The node-spacing algorithm

implementation

Prerequisites

This page builds on The size-structured PDE and the method of characteristics. Read those first if the notation here is unfamiliar.

The idea first

plant never tracks a continuous size distribution directly. Instead it approximates that distribution with a finite collection of cohorts, each one a single representative individual standing in for all the plants born at roughly the same moment. As those cohorts grow and thin over time, the model has to decide two things: when to add a new cohort to the population, and how to space the existing ones so the whole collection still traces out the size distribution faithfully.

This is a genuine trade-off. Add too few cohorts, or space them too coarsely, and the model smooths over real structure in the population, missing the sharp features that matter for growth and competition. Add too many, or space them too finely, and the simulation grinds through far more bookkeeping than the answer warrants, most of it spent refining regions that were already accurate enough. The art of the node-spacing algorithm is finding, at every point in a patch’s development, the smallest set of cohorts that keeps the approximation error below a chosen tolerance, and no smaller.

The rest of this page makes this precise.

Background

As described in the size-structured PDE page, the spacing of nodes can affect the accuracy of integration over the size-density distribution. plant uses an adaptive algorithm to build an appropriately spaced node schedule with the desired accuracy at every time point, using as few nodes as possible.

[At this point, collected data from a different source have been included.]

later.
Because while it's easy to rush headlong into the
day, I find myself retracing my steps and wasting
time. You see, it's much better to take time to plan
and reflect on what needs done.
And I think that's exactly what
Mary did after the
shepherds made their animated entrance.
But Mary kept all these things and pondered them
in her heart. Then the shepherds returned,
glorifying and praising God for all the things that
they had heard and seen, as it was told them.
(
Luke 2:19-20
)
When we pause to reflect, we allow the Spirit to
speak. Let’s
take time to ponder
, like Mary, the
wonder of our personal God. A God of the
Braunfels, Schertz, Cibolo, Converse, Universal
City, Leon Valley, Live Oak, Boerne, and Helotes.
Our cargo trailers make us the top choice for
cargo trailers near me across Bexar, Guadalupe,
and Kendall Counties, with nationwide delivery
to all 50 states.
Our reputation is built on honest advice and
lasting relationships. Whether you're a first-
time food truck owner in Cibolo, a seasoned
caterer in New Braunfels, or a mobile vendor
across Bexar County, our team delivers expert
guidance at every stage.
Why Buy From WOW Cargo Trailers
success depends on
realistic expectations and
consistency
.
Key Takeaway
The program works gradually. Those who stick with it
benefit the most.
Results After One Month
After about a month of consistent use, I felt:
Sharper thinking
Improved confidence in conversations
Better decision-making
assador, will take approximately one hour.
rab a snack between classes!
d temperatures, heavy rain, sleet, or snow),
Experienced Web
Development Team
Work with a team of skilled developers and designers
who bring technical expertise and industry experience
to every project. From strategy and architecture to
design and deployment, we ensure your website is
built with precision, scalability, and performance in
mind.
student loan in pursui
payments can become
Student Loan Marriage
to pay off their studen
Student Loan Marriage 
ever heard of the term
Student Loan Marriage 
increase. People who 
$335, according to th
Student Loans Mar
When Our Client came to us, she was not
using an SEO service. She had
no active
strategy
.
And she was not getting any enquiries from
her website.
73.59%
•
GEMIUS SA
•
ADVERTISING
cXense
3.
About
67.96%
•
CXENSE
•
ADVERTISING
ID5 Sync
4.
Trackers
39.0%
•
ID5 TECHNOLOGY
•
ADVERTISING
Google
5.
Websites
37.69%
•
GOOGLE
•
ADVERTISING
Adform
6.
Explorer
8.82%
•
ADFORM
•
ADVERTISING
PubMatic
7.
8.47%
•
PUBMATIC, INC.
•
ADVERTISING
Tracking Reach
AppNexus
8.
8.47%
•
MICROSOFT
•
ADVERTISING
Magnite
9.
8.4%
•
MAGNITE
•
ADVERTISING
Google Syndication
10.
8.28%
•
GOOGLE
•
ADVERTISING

The refinement algorithm takes an initial vector of introduction times and considers, for each node, whether removing that node causes the error introduced when integrating two specified functions over the size-density distribution to jump over the allowable error threshold schedule_eps. This calculation is repeated for every time step in the development of the patch. A new node is introduced immediately prior to any node failing these tests. The dynamics of the patch are then simulated again and the process is repeated, until all integrations at all time points have an error below the tolerable limit schedule_eps. Decreasing schedule_eps demands higher accuracy from the solver, and thus increases the number of nodes being introduced. Note that we are assessing whether removing an existing node causes the error to jump above the threshold limit, and using this to decide whether an extra node – in addition to the one used in the test – should be introduced. Thus, the actual error is likely to be lower than, but at most equal to, schedule_eps.

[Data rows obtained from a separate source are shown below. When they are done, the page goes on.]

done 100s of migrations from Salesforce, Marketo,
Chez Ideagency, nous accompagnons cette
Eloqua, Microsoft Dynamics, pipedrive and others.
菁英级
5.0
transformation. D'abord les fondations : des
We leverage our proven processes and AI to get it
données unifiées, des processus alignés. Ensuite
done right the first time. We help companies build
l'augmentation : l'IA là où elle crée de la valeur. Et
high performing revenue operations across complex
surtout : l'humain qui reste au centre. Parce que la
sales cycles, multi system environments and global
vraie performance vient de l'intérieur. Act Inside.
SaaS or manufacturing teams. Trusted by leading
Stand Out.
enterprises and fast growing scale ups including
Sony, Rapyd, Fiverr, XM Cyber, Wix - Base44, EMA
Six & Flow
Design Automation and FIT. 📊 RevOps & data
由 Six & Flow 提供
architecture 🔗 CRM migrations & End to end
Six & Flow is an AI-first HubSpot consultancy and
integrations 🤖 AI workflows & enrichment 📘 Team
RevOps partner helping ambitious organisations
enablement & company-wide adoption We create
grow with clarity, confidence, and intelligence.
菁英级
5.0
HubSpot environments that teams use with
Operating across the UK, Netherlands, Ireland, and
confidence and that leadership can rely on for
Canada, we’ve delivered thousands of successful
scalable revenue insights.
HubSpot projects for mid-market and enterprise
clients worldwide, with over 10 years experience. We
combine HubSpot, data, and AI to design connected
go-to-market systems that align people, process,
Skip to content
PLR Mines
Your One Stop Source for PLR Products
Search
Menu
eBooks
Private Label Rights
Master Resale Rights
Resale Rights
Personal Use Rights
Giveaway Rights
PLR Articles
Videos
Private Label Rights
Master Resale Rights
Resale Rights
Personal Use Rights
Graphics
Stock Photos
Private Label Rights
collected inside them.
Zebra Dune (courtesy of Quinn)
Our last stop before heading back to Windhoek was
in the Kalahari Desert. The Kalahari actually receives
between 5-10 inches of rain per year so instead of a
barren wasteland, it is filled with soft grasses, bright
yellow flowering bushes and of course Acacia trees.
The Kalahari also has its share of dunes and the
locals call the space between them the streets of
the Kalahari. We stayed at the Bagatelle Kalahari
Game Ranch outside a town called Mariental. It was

This refinement now lives entirely in C++, inside the SCM solver. You trigger it from R with:

scm <- run_scm(p, refine_schedule = TRUE)
p_refined <- scm$parameters

run_scm(refine_schedule = TRUE) calls SCM::refine_schedule(), which runs the solver, collects the per-node integration error as the patch develops, splits the flagged intervals, and repeats. The refined schedule and the ODE times of the final run are written back into the returned parameters, so the Parameters object remains self-describing. (Earlier versions of plant did this work in R via the build_schedule() and run_scm_error() functions; both have been removed in favour of the in-solver implementation.)

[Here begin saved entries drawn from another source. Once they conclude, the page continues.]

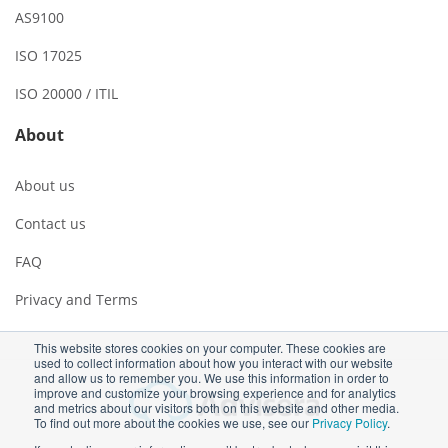
AS9100
ISO 17025
ISO 20000 / ITIL
About
About us
Contact us
FAQ
Privacy and Terms
This website stores cookies on your computer. These cookies are
used to collect information about how you interact with our website
and allow us to remember you. We use this information in order to
improve and customize your browsing experience and for analytics
and metrics about our visitors both on this website and other media.
To find out more about the cookies we use, see our
Privacy Policy
.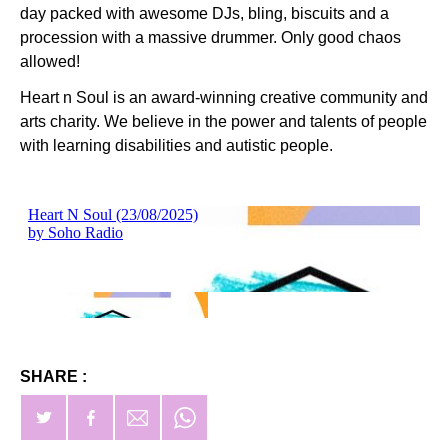
day packed with awesome DJs, bling, biscuits and a
procession with a massive drummer. Only good chaos
allowed!
Heart n Soul is an award-winning creative community and
arts charity. We believe in the power and talents of people
with learning disabilities and autistic people.
SHARE :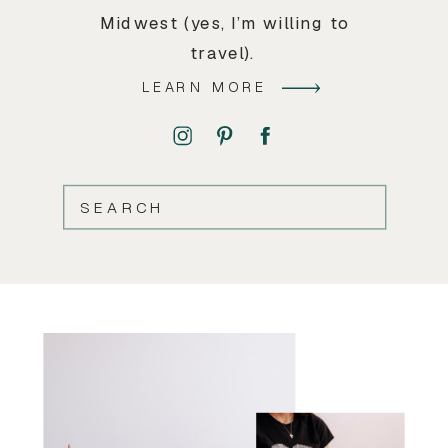
Midwest (yes, I’m willing to
travel).
LEARN MORE
SEARCH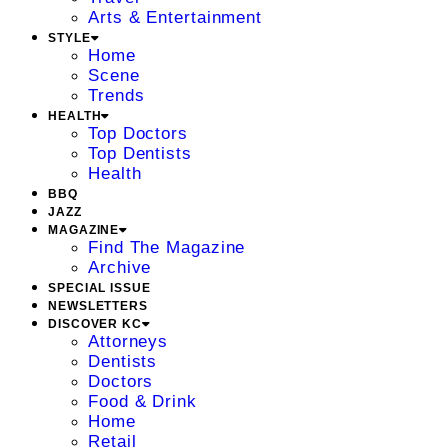
Arts & Entertainment
STYLE
Home
Scene
Trends
HEALTH
Top Doctors
Top Dentists
Health
BBQ
JAZZ
MAGAZINE
Find The Magazine
Archive
SPECIAL ISSUE
NEWSLETTERS
DISCOVER KC
Attorneys
Dentists
Doctors
Food & Drink
Home
Retail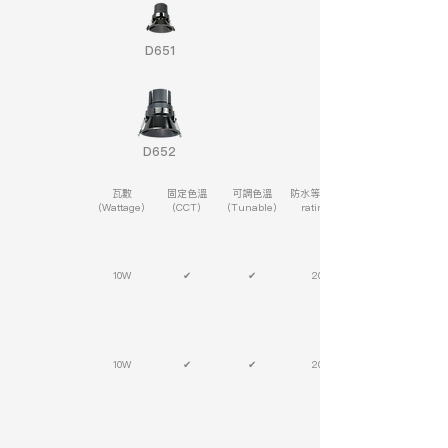
D651
D652
瓦數
固定色溫
可調色溫
防水等級(IP
(Wattage)
(CCT)
(Tunable)
rating)
10W
✔
✔
20
10W
✔
✔
20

This page shows some details of node splitting, most of which happens automatically. It’s probably not very interesting to most people, only those interested in knowing how the SCM technique works in detail. It also uses a lot of non-exported, non-documented functions from plant so you’ll see a lot of plant::: prefixes.

Node introduction times

The default node introduction times are designed to concentrate node introductions onto earlier times, based on empirical patterns of node refining:

library(plant)
library(parallel)
ncores <- detectCores() - 1

p0 <- scm_base_parameters("FF16")
p <- add_strategies(p0, trait_matrix(0.0825, "lma"), birth_rate = 20)

times_default <- p$node_schedule_times[[1]]

plot(times_default, cex=.2, pch=19, ylab="Time (years)", las=1)

Default node introduction times, concentrated onto earlier times.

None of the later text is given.